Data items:
§ §

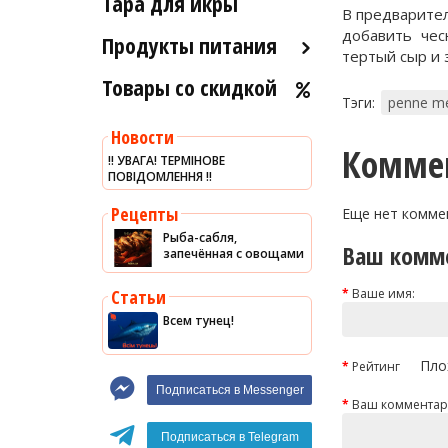
Тара для икры
Рыба холодного и
В предварите
Морские ежи
горячего копчения
добавить чес
Продукты питания
тертый сыр и 
Мясо гребешка
Товары со скидкой
Оливковое масло
Рапаны
Тэги:
penne me
Хумус
Улитки
Новости
Уксус
Комме
Устрицы
‼️ УВАГА! ТЕРМІНОВЕ
ПОВІДОМЛЕННЯ ‼️
Сыры
Другое
Соусы
Рецепты
Еще нет комме
Рыба-сабля,
Сладости
Ваш комм
запечённая с овощами
Рис
Статьи
Ваше имя:
Оливки
Всем тунец!
Мясные изделия
Пло
Рейтинг
Макароны
Подписаться в Messenger
Вино
Ваш комментар
Кофе
Белое вино
Подписаться в Telegram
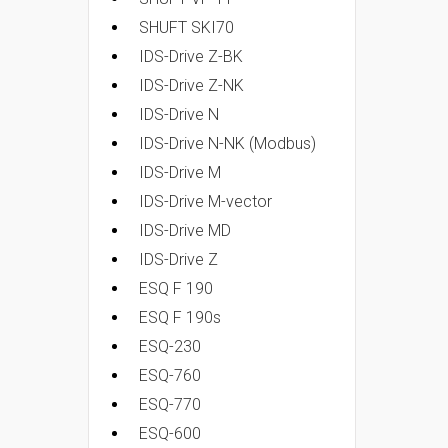
SHUFT SKI70
IDS-Drive Z-BK
IDS-Drive Z-NK
IDS-Drive N
IDS-Drive N-NK (Modbus)
IDS-Drive M
IDS-Drive M-vector
IDS-Drive MD
IDS-Drive Z
ESQ F 190
ESQ F 190s
ESQ-230
ESQ-760
ESQ-770
ESQ-600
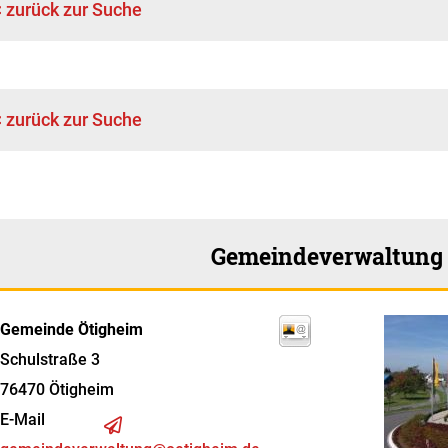
< zurück zur Suche
< zurück zur Suche
Gemeindeverwaltung
Gemeinde Ötigheim
Schulstraße 3
76470
Ötigheim
E-Mail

§ §

→ **Task objective**
Using the records above, report the number of lines that include the string "Drive", with nothing added.

→ **Exercise answer**
8